Cosa prevede la web tax
L’imposta sui servizi digitali prevede un’aliquota del 3% sui ricavi da applicare ai soggetti che prestano servizi digitali e che hanno un ammontare complessivo di ricavi non inferiore a 750 milioni e un ammontare di ricavi derivanti dalla prestazione di servizi digitali non inferiore a 5,5 milioni. Le soglie vanno calcolate rispetto ai ricavi conseguiti l’anno precedente; l’esigibilità dell’imposta è prevista a fine 2020; introdotta un’eventuale sunset clause, cioé l’imposta resta in vigore fino all’attuazione delle disposizioni che deriveranno da accordi raggiunti nelle sedi internazionali.
Per quanto riguarda l’identificazione del criterio in base al quale “il dispositivo dell’utente si considera utilizzato nel territorio dello Stato, va fatto riferimento principalmente all’indirizzo di protocollo internet (Ip) del dispositivo stesso o ad altro sistema di geolocalizzazione”. L’imposta resta in vigore fino “all’attuazione delle disposizioni che deriveranno da accordi raggiunti nelle sedi internazionali in materia di tassazione dell’economia digitalizzata”.

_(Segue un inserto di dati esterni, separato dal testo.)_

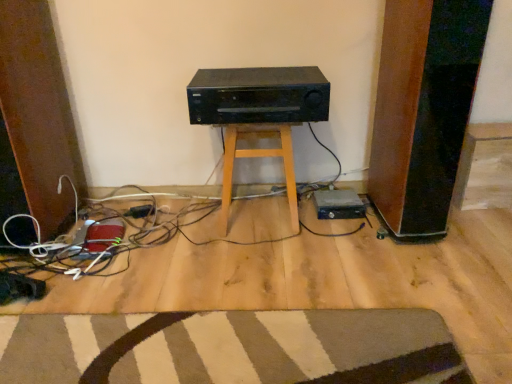 The height and width of the screenshot is (384, 512). I want to click on free spot to the right of wooden stool at center, so click(x=325, y=226). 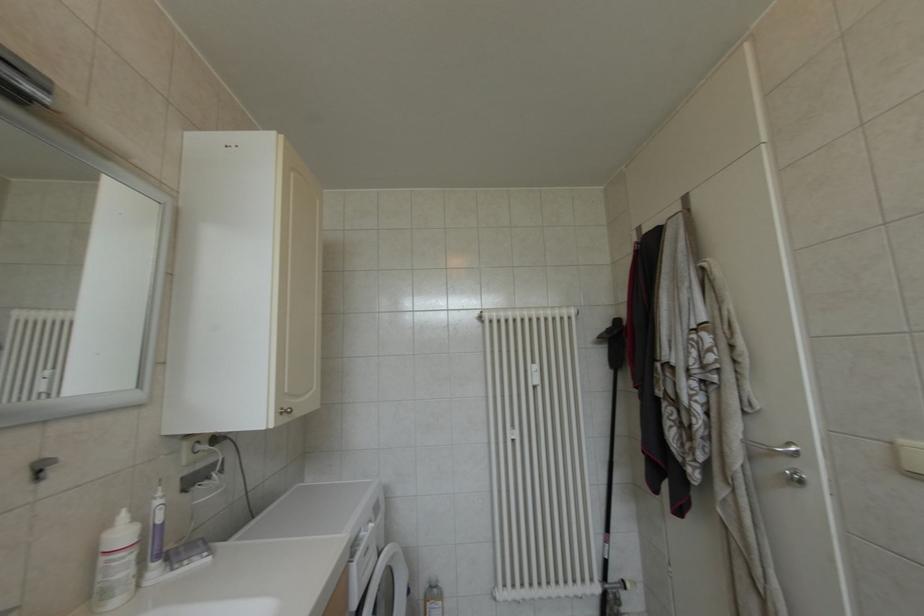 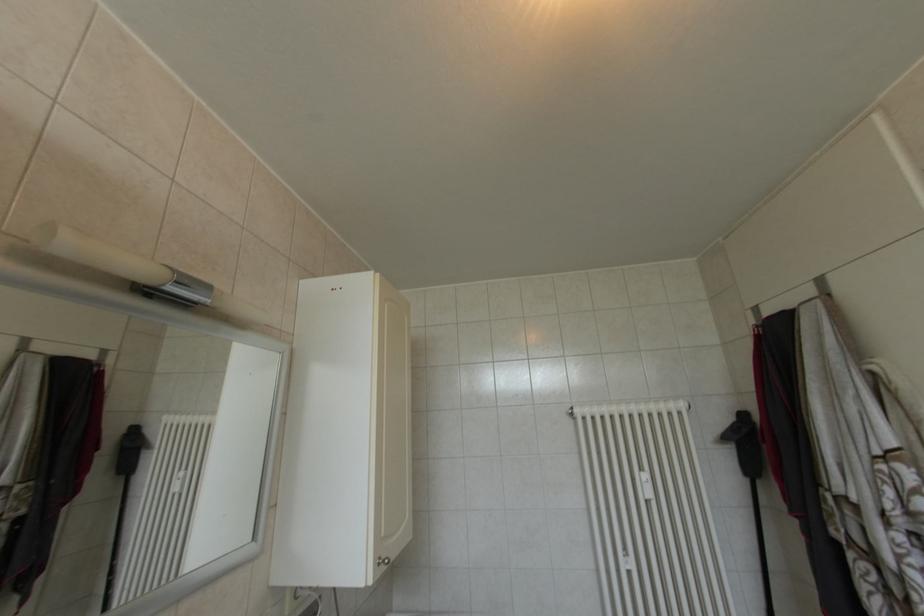 Question: How did the camera likely rotate?

Choices:
 (A) Left
 (B) Right
 (C) Up
 (D) Down

Answer: (A) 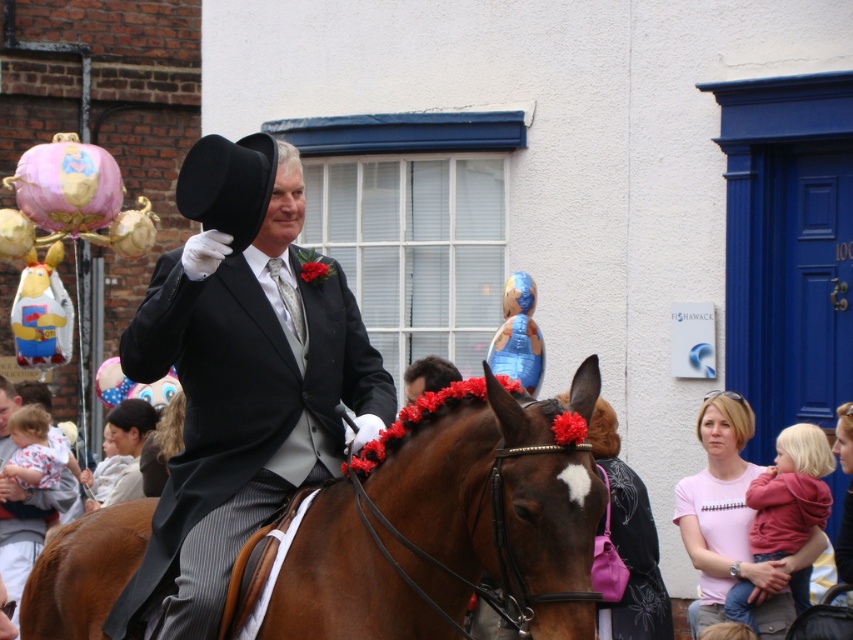 You are a photographer trying to capture the best shot of the parade. You notice two points marked in the image. The first point is at coordinates point (338, 504) and the second is at point (199, 557). Which point is closer to the camera?

Point (338, 504) is in front of point (199, 557), so it is closer to the camera.

You are a photographer standing in the middle of the street. You need to capture a photo that includes both the brown glossy horse at center and the matte black top hat at center. Since the horse is taller, will the top hat be visible in the photo if you focus on the horse?

The brown glossy horse at center is taller than the matte black top hat at center, so if you focus on the horse, the top hat will still be visible as it is positioned lower than the horse.

You are a photographer trying to capture the brown glossy horse at center and the matte black top hat at center in a single shot. Which object should you adjust your camera angle to focus on first if you want to ensure both are visible without moving the subjects?

The brown glossy horse at center is positioned on the right side of the matte black top hat at center. To capture both in a single shot, focus on the matte black top hat at center first since it is closer to the left, allowing the horse to naturally fall into the frame on the right. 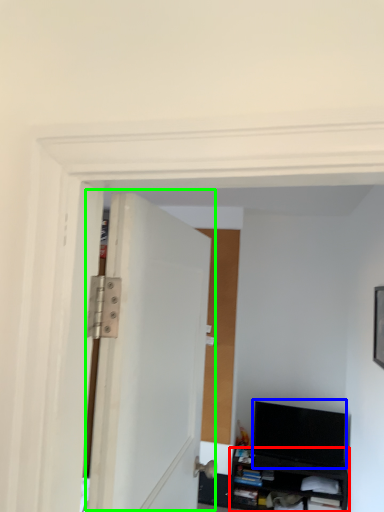 Question: Which object is the farthest from cabinetry (highlighted by a red box)? Choose among these: computer monitor (highlighted by a blue box) or door (highlighted by a green box).

Choices:
 (A) computer monitor
 (B) door

Answer: (B) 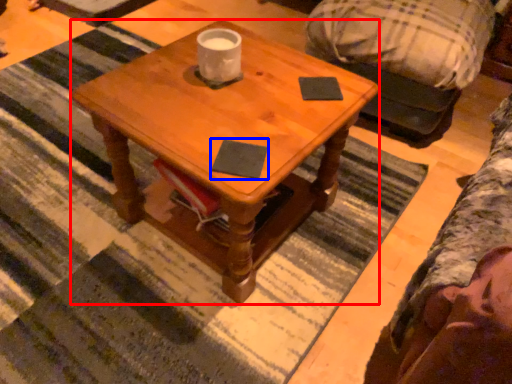 Question: Which object appears closest to the camera in this image, coffee table (highlighted by a red box) or notepad (highlighted by a blue box)?

Choices:
 (A) coffee table
 (B) notepad

Answer: (A) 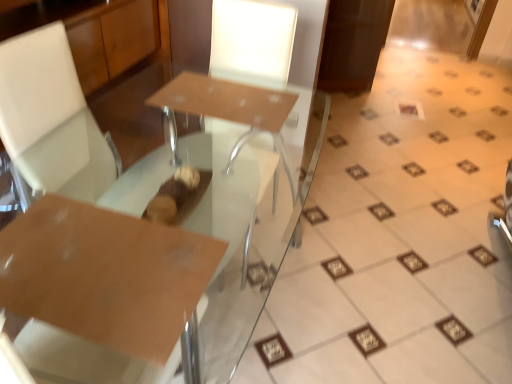 You are a GUI agent. You are given a task and a screenshot of the screen. Output one action in this format:
    pyautogui.click(x=<x>, y=<y>)
    Task: Click on the free spot above glossy brown table at center (from a real-world perspective)
    The image size is (512, 384).
    Given the screenshot: What is the action you would take?
    pyautogui.click(x=89, y=260) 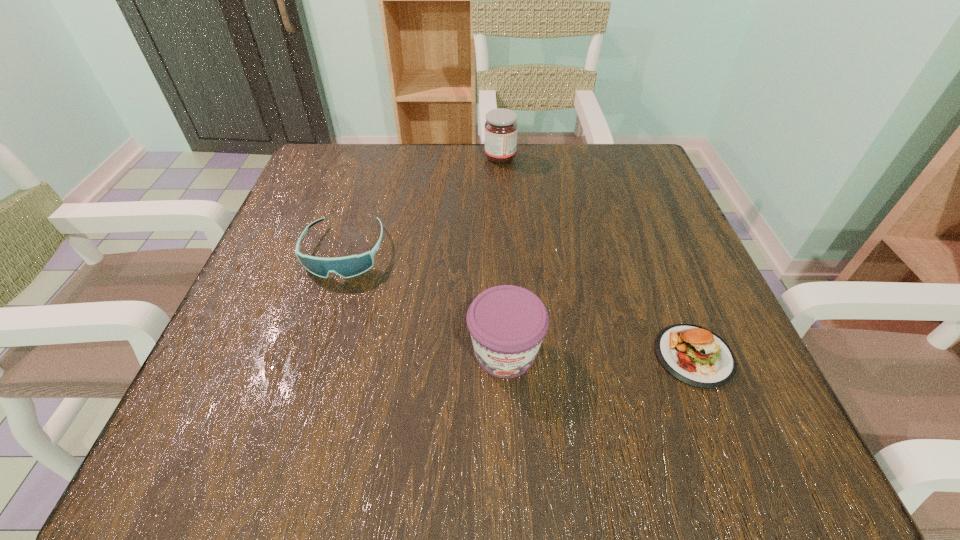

La tassa dovrà essere versata “entro il 16 marzo”, mentre “la presentazione della dichiarazione annuale dell’ammontare dei servizi tassabili forniti” dovrà avvenire “entro il 30 giugno dello stesso anno”.
“L’Italia è da tempo impegnata a formulare in sede Ocse, assieme a tutti i Paesi europei, un’ipotesi di provvedimento sulla web tax che risponda alle esigenze di tutti gli Stati coinvolti – ha spiegato in un’intervista a Il Fatto il premier, Giuseppe Conte – Per il nostro Paese si tratta di una misura importante per garantire l’equità e la giustizia tributaria, ma stiamo partecipando in tutte le opportune sedi internazionali a un negoziato con gli Stati Uniti per trovare una soluzione condivisa”.